On strike on the Sunset Strip

September 14, 2011

LOS ANGELES--The Sunset Strip running between Hollywood and Beverly Hills is a high-profile destination for the city's rich and famous. This week, it will be a little noisy, too.

Workers at the Hyatt Andaz in West Hollywood have gone on strike. The Hyatt Andaz is a sleek, modern hotel that underwent millions of dollars of renovations in 2008. It is cradled in a span of luxury residences on Sunset Boulevard, and its rooms fetch a minimum of $325 a night.

In the midst of this opulence, hotel workers represented by UNITE HERE Local 11 have been without a contract for more than two years. Speedups are notorious in the hotel industry, and the breakneck work pace accounts for the high rate of injury for Hyatt housekeepers required to clean as many as 30 rooms a day.

This is just one of the reasons that some 3,000 workers at Hyatt hotels in four U.S. cities--Los Angeles, Chicago, San Francisco and Honolulu--went on strike September 8 in a planned one-week walkout to challenge what the UNITE HERE union calls "the worst employer in the hotel industry."

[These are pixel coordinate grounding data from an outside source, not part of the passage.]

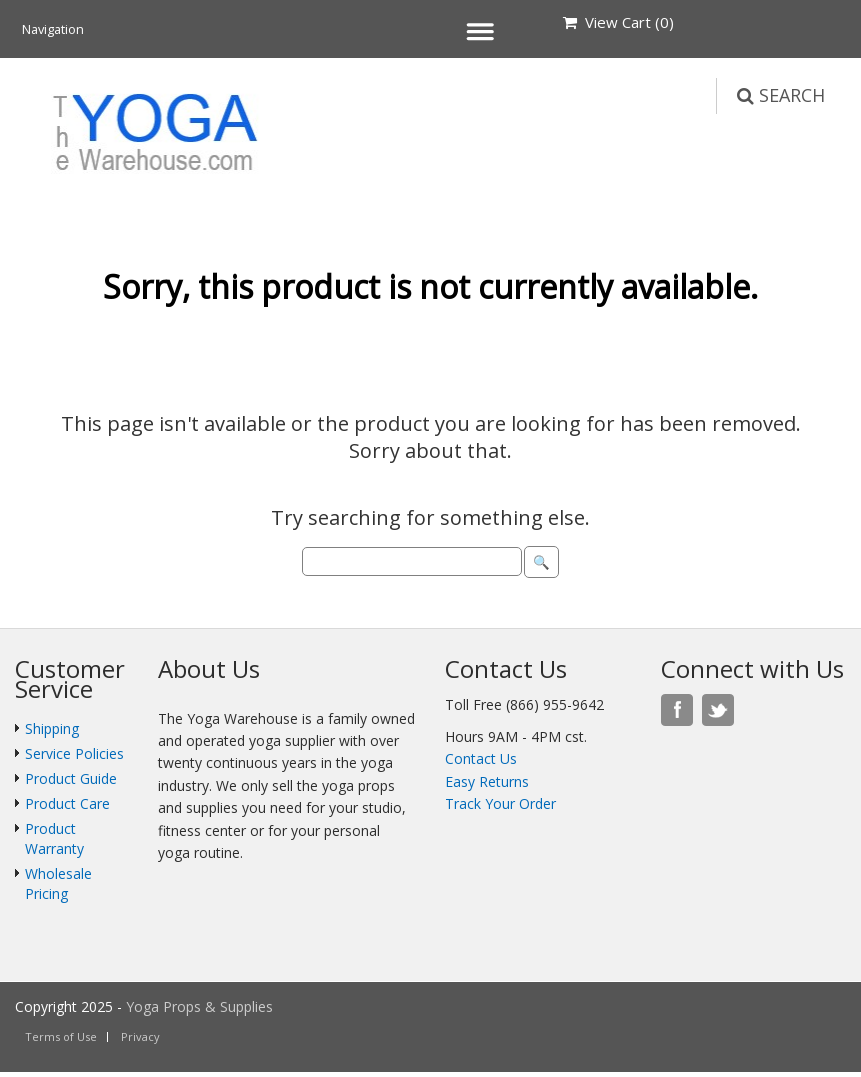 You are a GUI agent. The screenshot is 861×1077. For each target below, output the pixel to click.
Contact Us (481, 758)
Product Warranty (54, 838)
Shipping (52, 728)
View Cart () (618, 22)
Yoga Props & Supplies (199, 1006)
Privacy (140, 1036)
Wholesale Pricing (58, 883)
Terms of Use (61, 1036)
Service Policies (74, 753)
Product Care (67, 803)
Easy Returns (487, 781)
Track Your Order (500, 803)
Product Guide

Others issues at stake are the union's push for contract provisions allowing members to participate in strikes and boycotts over workplace conditions, as well as management's attempt to remove language that allows for card-check representation at newly acquired or constructed hotels/

The strike has pickets that are active 24 hours a day for the week, plus several large rallies.

This action is taking place in an atmosphere of rising levels of class anger and growing support for struggle, including the recent strike at Verizon on the East Coast and a contract battle by grocery workers at West Coast supermarket chains Vons, Albertsons and Ralphs.

Additionally, the National Union of Healthcare Workers (NUHW) will be conducting strikes against Kaiser Permanente between September 21 and 23. The 4,000 NUHW caregivers at Kaiser will be joined with a sympathy strike by 17,000 registered nurses of the California Nurses Association on September 22.

Community support and solidarity are essential for labor victories. We need to support the union fight at Hyatt and all the other battles to show that workers across Los Angeles stand together.